Lioresal adalah sediaan obat dalam bentuk tablet yang diproduksi oleh Novartis Indonesia. Lioresal digunakan untuk meredakan nyeri otot, seperti kram, kaku dan tegang. Lioresal mengandung 10 mg Baclofen yang bekerja dengan cara melemaskan otot melalui penghambatan rangsangan saraf.

Keterangan Lioresal

  • Golongan: Obat Keras
  • Kelas Terapi: Relaksan Otot
  • Kandungan: Baclofen 10 mg
  • Bentuk Sediaan: Tablet
  • Satuan Penjualan: Strip
  • Kemasan: Box, 5 Strip @ 10 Tablet
  • Farmasi: Novartis Indonesia
  • Harga: Rp. 78.000 - Rp. 150.000/ Strip

Kegunaan Lioresal

Lioresal digunakan untuk meredakan nyeri otot.

Dosis & Cara Penggunaan Lioresal

Lioresal merupakan golongan obat keras, sehingga penggunaanya harus sesuai dengan resep dokter. Aturan penggunaan:

Dewasa: Per Oral Awal: 15 mg / hari dalam dosis terbagi, tingkatkan dosis secara bertahap sesuai respons.
Dosis Uji Intratekal: Awal: 25 mcg atau 50 mcg, tingkatkan dosis menjadi 25 mcg sampai 100 mcg, setelah pemberian minimal selama 24 jam.

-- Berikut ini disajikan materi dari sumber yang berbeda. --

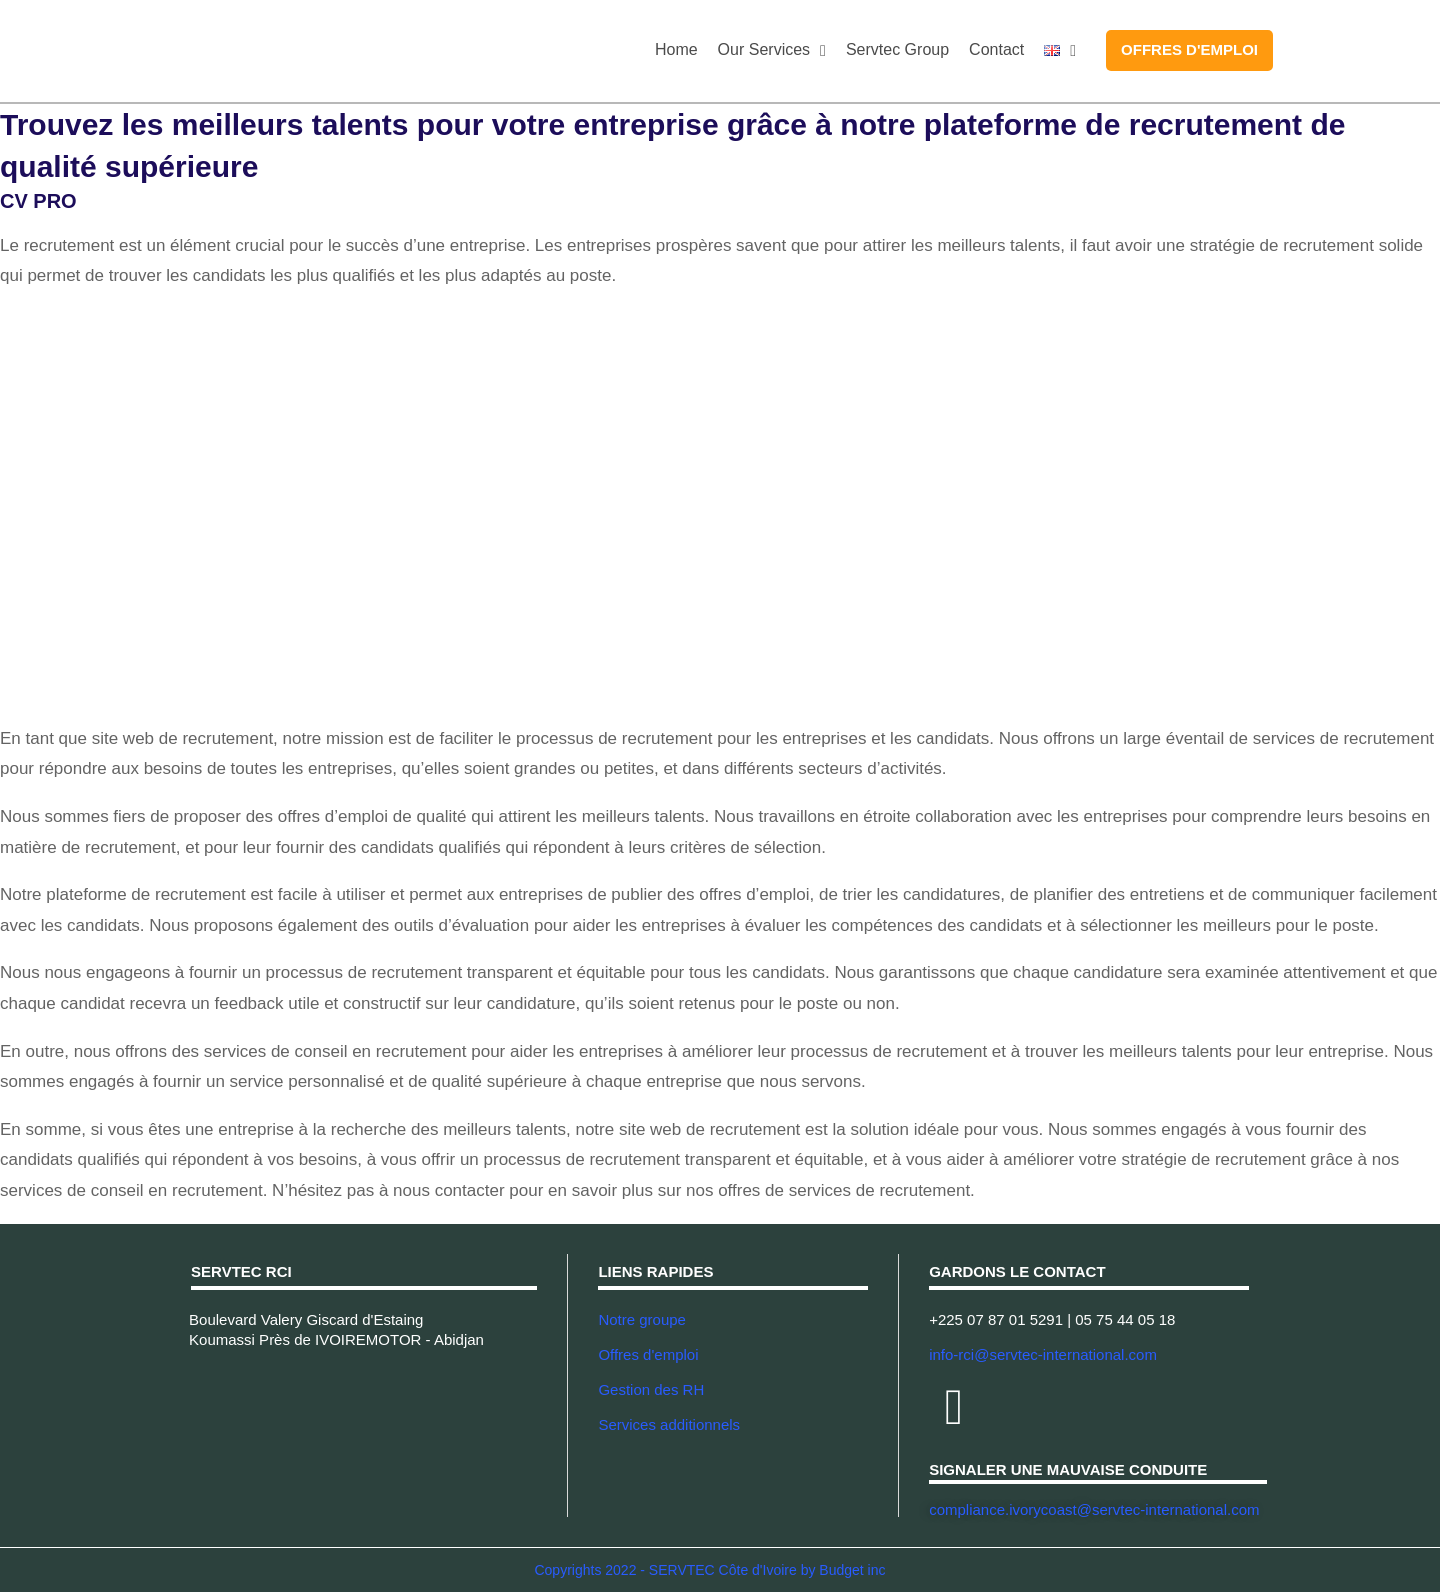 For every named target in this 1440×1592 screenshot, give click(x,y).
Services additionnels (669, 1424)
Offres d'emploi (648, 1354)
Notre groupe (642, 1319)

Untuk responden dengan respons yang berlangsung > 8-12 jam, dosis uji yang digunakan untuk menghasilkan respons dapat diberikan melalui infus selama 24 jam, jika respons dosis uji berlangsung ≤ 8-12 jam, maka dosis setara dengan dua kali dosis uji diberikan. Sesuaikan dosis harian sesuai kebutuhan.

Cara Penyimpanan
Simpan pada suhu antara 20-25 derajat Celcius.

Efek Samping Lioresal

Efek samping yang mungkin terjadi adalah:

  • Mual
  • Susah tidur
  • Mengantuk
  • Mulut kering
  • Kebingungan
  • Sakit kepala, pusing
  • Sembelit (konstipasi)

Overdosis

  • Gejala: mengantuk, tingkat kesadaran menurun, koma, depresi pernafasan; kebingungan, halusinasi, kcemasan, kejang, EKG abnormal, gangguan akomodasi, gangguan refleks pupil, hipotonia otot umum, mioklonus, hiporefleksia atau arefleksia, vasodilatasi perifer, tekanan darah tinggi atau rendah, denyut jantung diatas atau dibawah normal atau aritmia jantung, hipotermia, mual, muntah, diare, produksi air liur yang berlebih, peningkatan enzim hati, dan rhabdomyolysis.
  • Penatalaksanaan: Pengobatan simtomatik dan suportif. Dapat diberikan cairan bersama dengan golongan obat diuretik. Dapat menjalani hemodialisis pada keracunan parah yang berhubungan dengan gagal ginjal. Penanganan pasien overdosis hanya dapat dilakukan oleh tenaga medis profesional.


Kontraindikasi
Tidak boleh di berikan pada penderita epilepsi refrakter terhadap terapi, ulserasi peptikum.

Interaksi Obat

  • Risiko tekanan darah rendah (hipotensi), sesak nafas (dyspnoea), dan efek sistem saraf pusat lainnya dengan morfin.
  • Meningkatkan risiko tekanan darah rendah (hipotensi) dengan antihipertensi.
  • Dapat meningkatkan efek levodopa yang tidak diinginkan (misalnya Kebingungan mental, halusinasi).

Kategori Kehamilan
Badan Pengawas Obat dan Makanan Amerika Serikat (FDA) mengkategorikan Lioresal ke dalam Kategori C:
Studi pada hewan telah menunjukkan efek buruk pada janin (teratogenik atau embriosidal atau lainnya) dan tidak ada studi terkontrol pada wanita atau studi pada wanita dan hewan tidak tersedia. Obat diberikan hanya jika manfaat yang yang diperoleh lebih besar dari potensi risiko pada janin.\

Perhatian Menyusui
Lioresal terserap kedalam ASI, pertimbangkan manfaat perkembangan dan kesehatan menyusui bersama dengan kebutuhan klinis ibu dan potensi efek samping pada bayi yang disusui atau dari kondisi ibu yang mendasarinya.